>>The first point [program-survival bias] makes absolute sense, but the second is criminal. I would believe it of some of the scams, but I don't think that the implication that a substantial number of failed trials is a consequence of CEOs pulling a fast one makes sense. It's a bit too cynical for me<<
Bob, let me be so bold as to speak on zebra’s behalf.
This is a matter of degree!
Zebra is not suggesting (nor am I) that the development programs of many small biotechs are outright scams. What small biotechs may be inclined to do, however, is continue developing a drug that would not meet the minimum probability-of-success threshold imposed by a big pharma.
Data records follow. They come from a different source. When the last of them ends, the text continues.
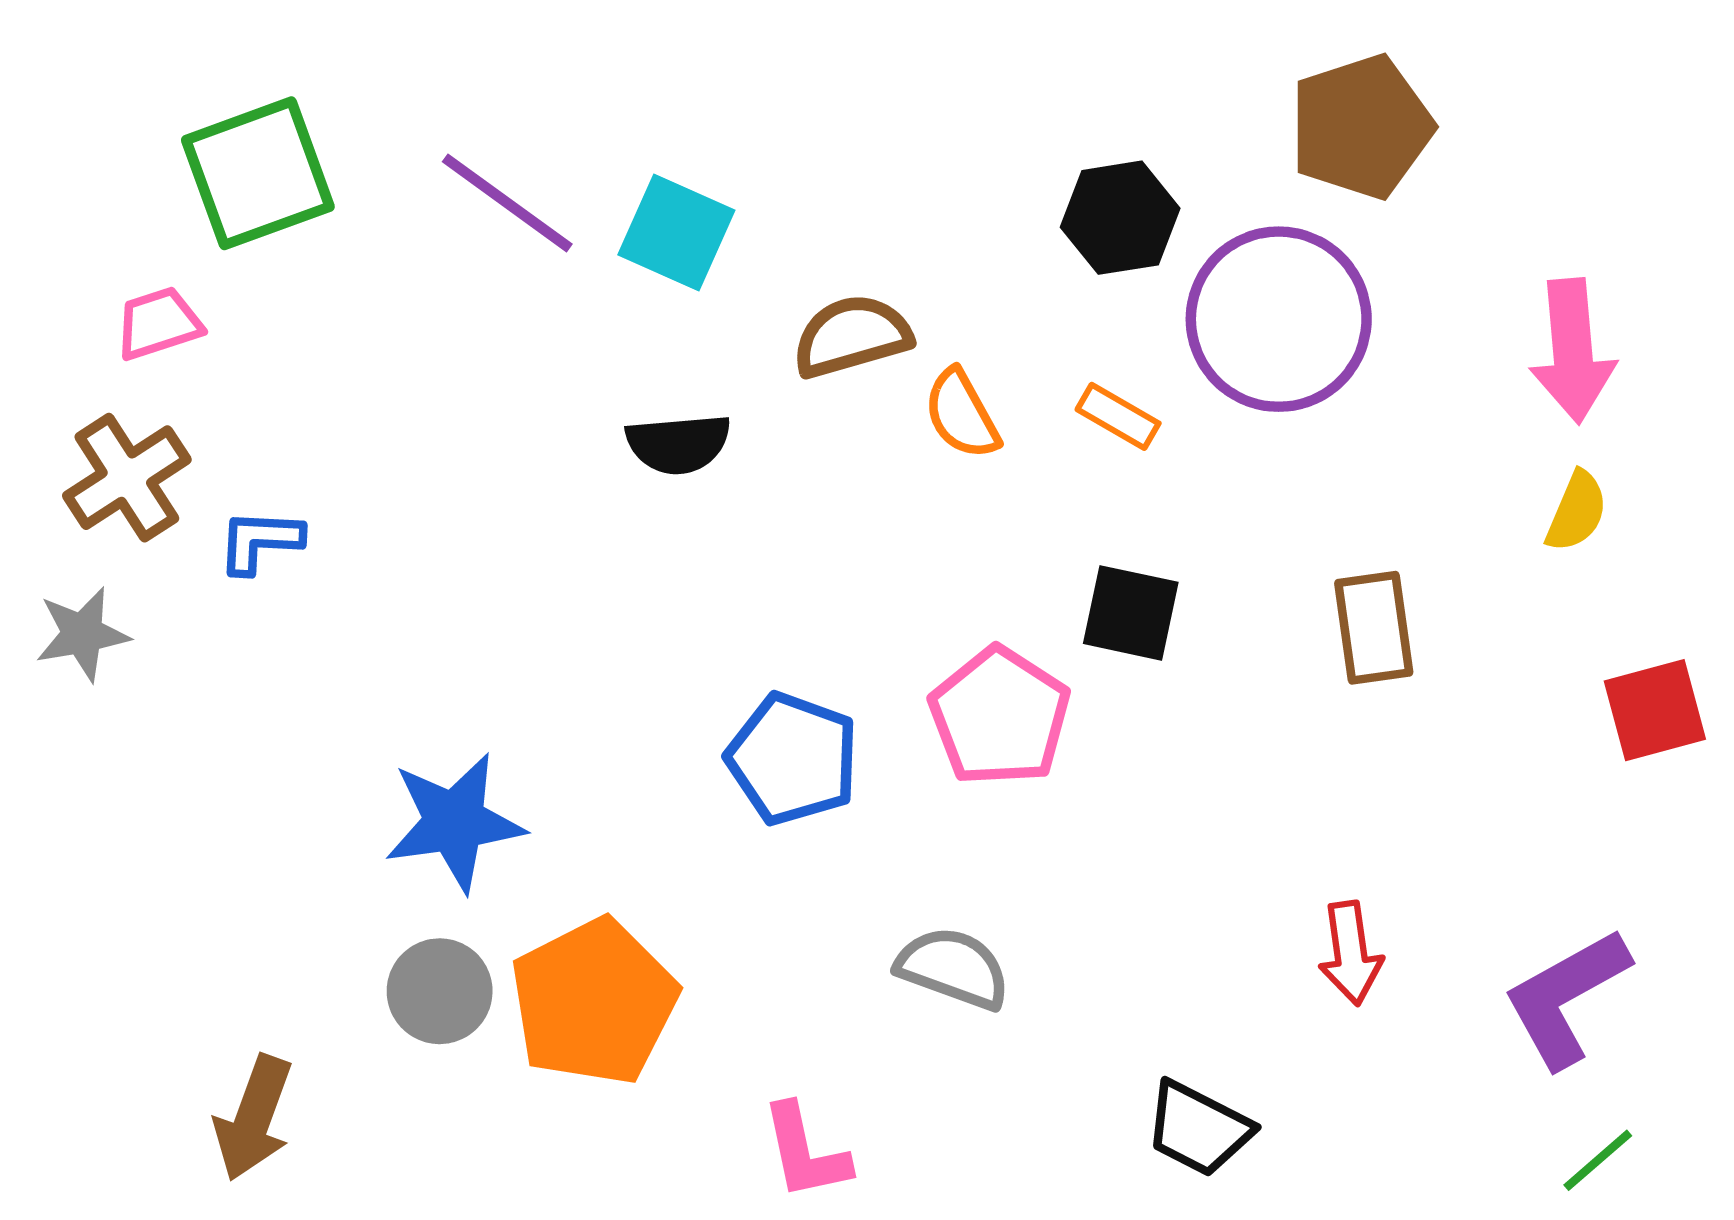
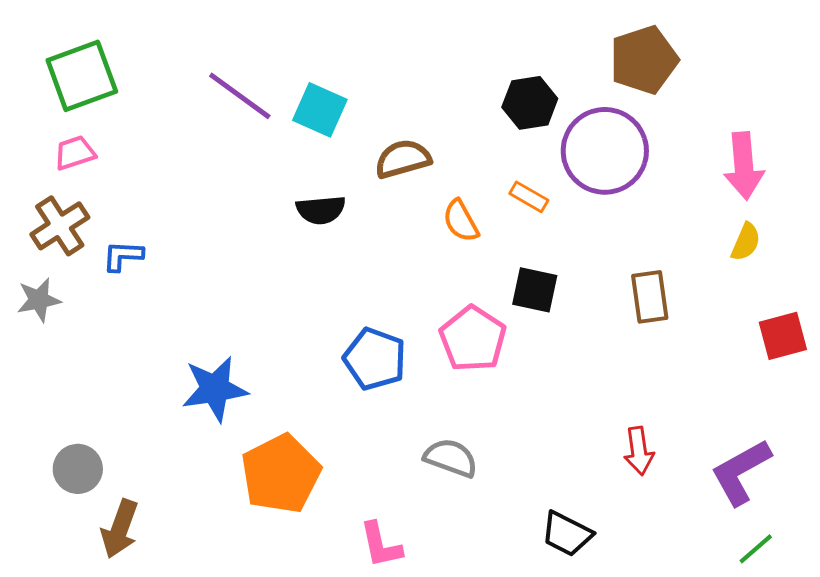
green square: (258, 173) -> (82, 76), moved
orange semicircle: (962, 414) -> (461, 221), moved
gray circle: (440, 991) -> (78, 469), moved

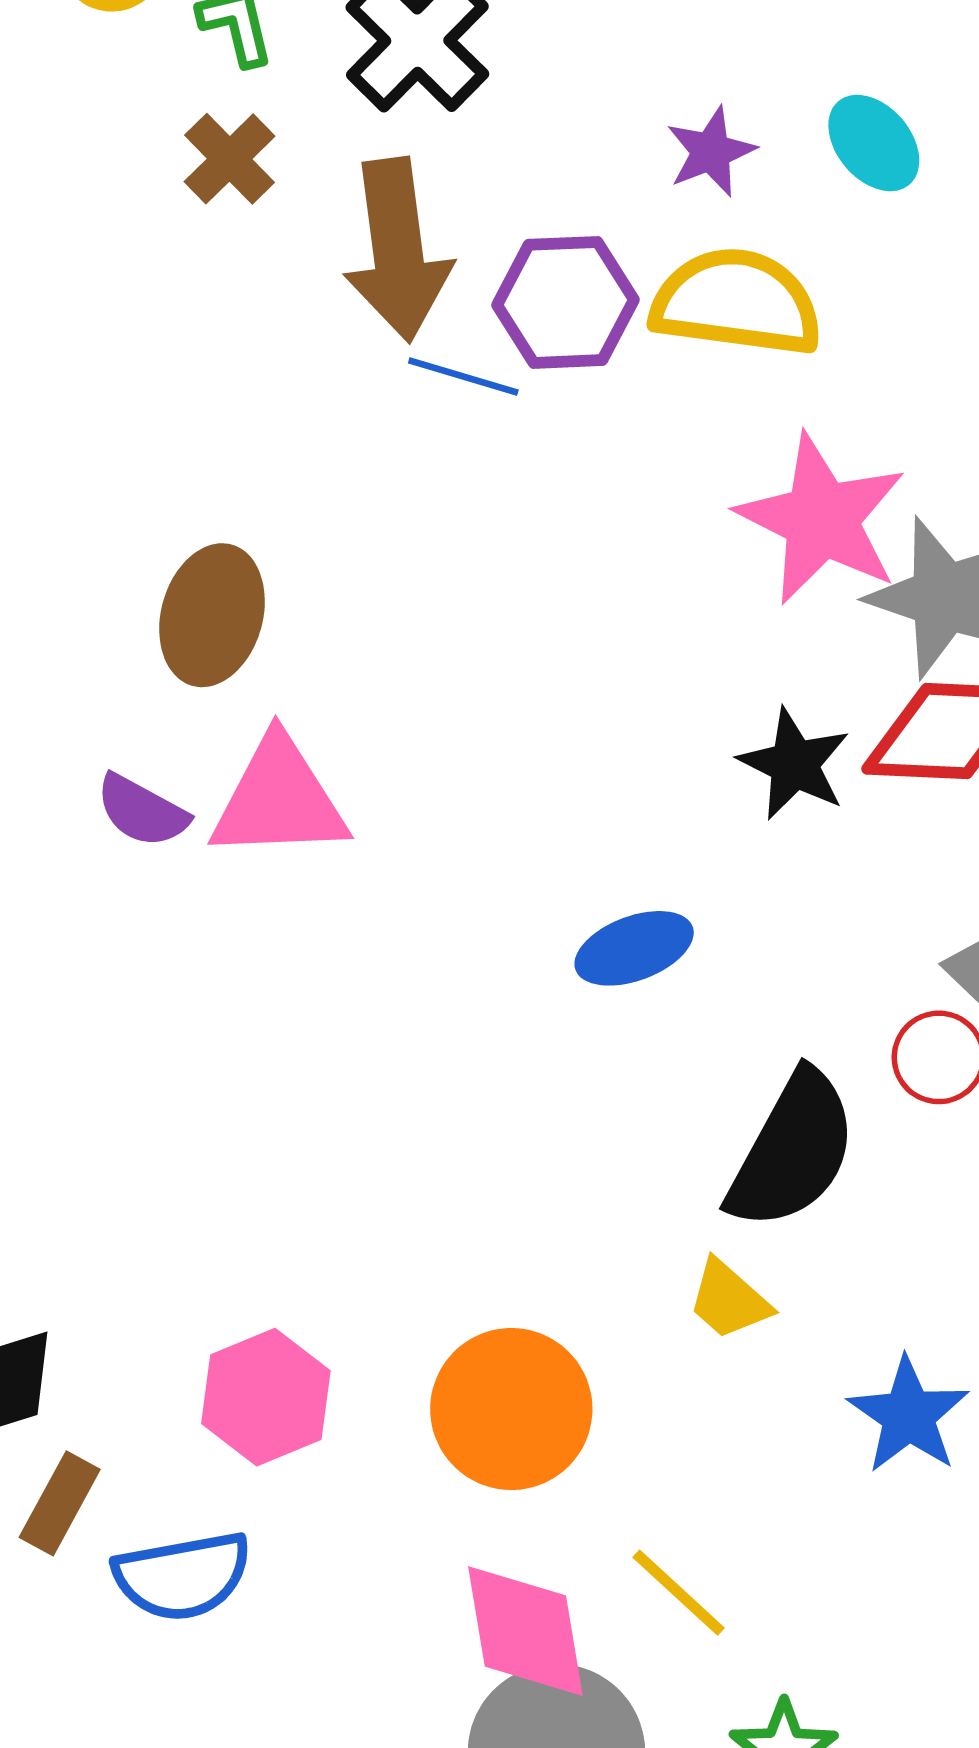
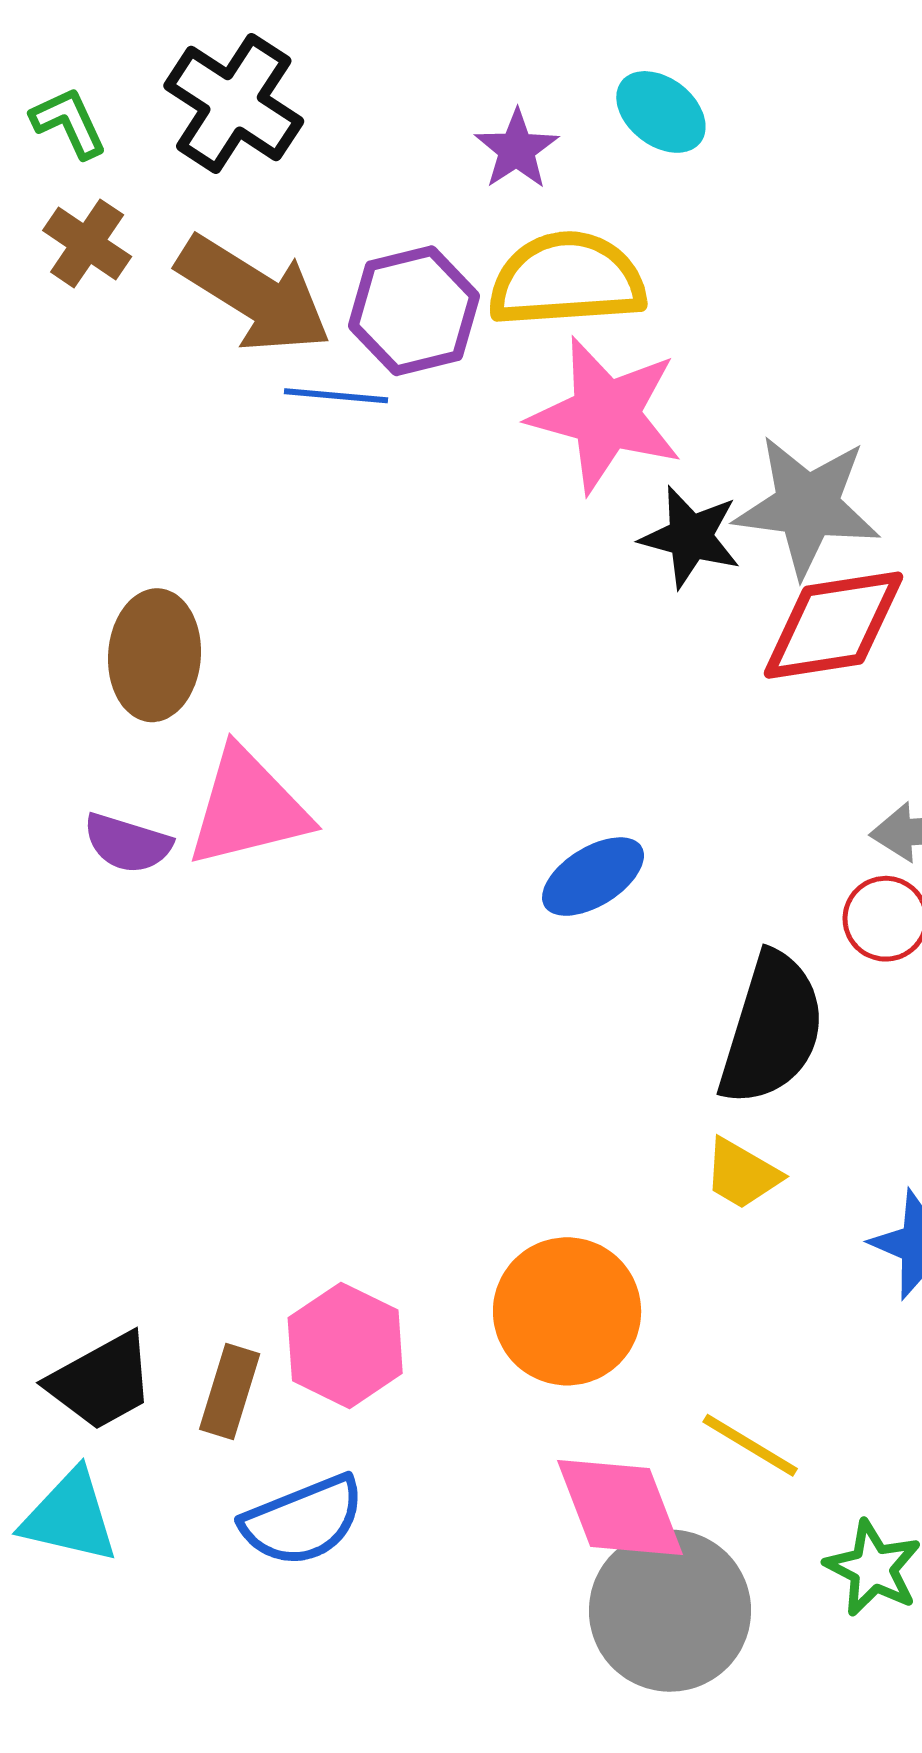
brown arrow: (398, 250) -> (254, 294), turned -39
pink star: (821, 519) -> (606, 415), moved
black star: (794, 764) -> (690, 537), moved
brown rectangle: (60, 1503) -> (230, 1391), moved

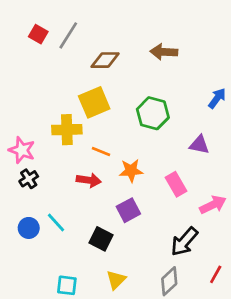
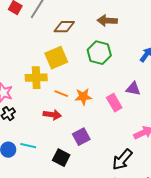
green hexagon: (153, 113) -> (99, 53), moved
orange star: (131, 171) -> (83, 97), moved
pink rectangle: (176, 184) -> (114, 103), moved
cyan line: (56, 223) -> (28, 146), turned -35

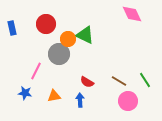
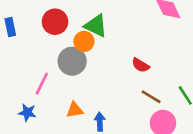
green triangle: (85, 35) -> (96, 26), moved
red semicircle: (87, 82) -> (141, 65), moved
orange triangle: (54, 96) -> (75, 110), moved

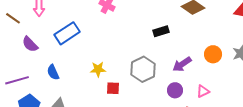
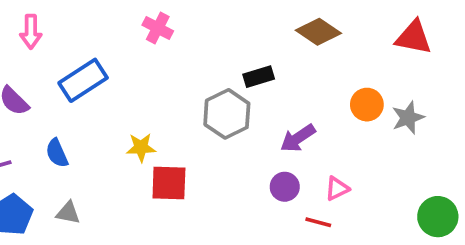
orange circle: (213, 54) -> (367, 105), moved
gray hexagon: (143, 69) -> (227, 114), moved
red square: (113, 88) -> (169, 183), size x1.5

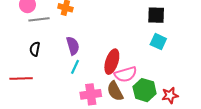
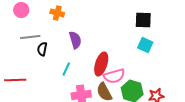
gray line: (39, 19) -> (30, 37), moved
purple semicircle: (73, 46) -> (75, 40), moved
black semicircle: (35, 49) -> (42, 49), moved

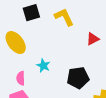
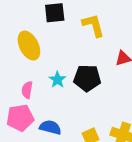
black pentagon: (78, 78) -> (87, 78), moved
There are countless examples. NVS dropped the development of TTP’s schizophrenia drug, Iloperidone, when the drug showed QTc-prolongation in late-stage trials and NVS concluded that it was unmarketable. Yet TTP wanted Iloperidone back to continue development (and eventually out-license it to a new partner). BMY decided after a phase-1 trial that OXGN’s CA4P was too toxic, but OXGN was happy to take it back and continue developing it in-house (without much concrete success so far). Recently, AMGN pulled out of its 50/50 Alfimeprase partnership with NUVO (which led NUVO’s CEO to boast that NUVO now has a larger ownership percentage:-) ). No formal reason was given by AMGN for pulling out, but my take is that AMGN thinks the therapeutic window of Alfimeprase is too narrow. Had Alfimeprase been wholly owned by AMGN, I think the program might have been quietly discontinued.
Zebra’s main point was that small biotechs frequently take on a lot of program-development risk because they will not assent to the alternative. Which brings us to the issue of corporate-survival bias: faced with the choice of plowing ahead with a very high-risk drug-development program or shutting down operations, BOD’s are not apt to opt for the latter.